Some justify the practice based on the fact that both litigants accept the practice so that each party can discuss the case with his dayan (Kesef HaKodashim 17:5; Aruch Hashulchan 13:4). This justification may be correct when both parties agree to zabl”a. However, if one of the parties does not want to follow this path and prefers to present his case to dayanim who have not heard the litigants’ claims before convening, it is clear that he cannot be forced into such a circumstance. Rema’s comment that zabl”a is preferred to an ad hoc beis din refers to one that does not have the above-mentioned shortcomings, which is quite rare (Shevet HaLevi 8:302; Seder Hadin 2:[83]).
Money mattersDividing Profits and Losses#290
Q: I provided 2/3 of the capital for our business partnership. How should we divide the profits or losses?
A: As with other aspects of partnership, the profits or losses should be divided according to the initial agreement or the local business custom. A clause in the partnership contract that business will be conducted according to the local civil law would likely be understood as applying also to the rules of dividing profits (see Maharshach in Hagahos Rav Akiva Eiger C.M. 3:1).

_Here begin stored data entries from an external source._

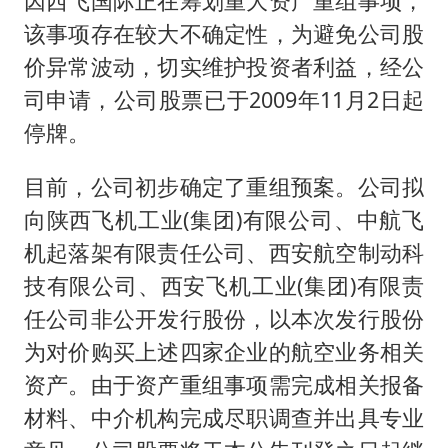
因西飞国际正在筹划重大资产重组事项，
该事项存在较大不确定性，为避免公司股
价异常波动，切实维护投资者利益，经公
司申请，公司股票已于2009年11月2日起
停牌。
目前，公司初步确定了重组预案。公司拟
向陕西飞机工业(集团)有限公司、中航飞
机起落架有限责任公司、西安航空制动科
技有限公司、西安飞机工业(集团)有限责
任公司非公开发行股份，以本次发行股份
为对价购买上述四家企业的航空业务相关
资产。由于资产重组事项需完成相关报备
材料、中介机构完成尽职调查并出具专业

In the absence of these, the Gemara (Kesubos 93a-b) teaches that business profits and losses should generally be shared equally, despite unequal percentages of capital. [Be”H, we will address the rationale for this next week.]
However, if the profit results directly from an increase in value of the initial assets, such as partners who provided unequal amounts of foreign currency or commodities that increased in value, the profit is divided proportionally (C.M. 176:5; Pischei Choshen, Shutfim 3:14-18).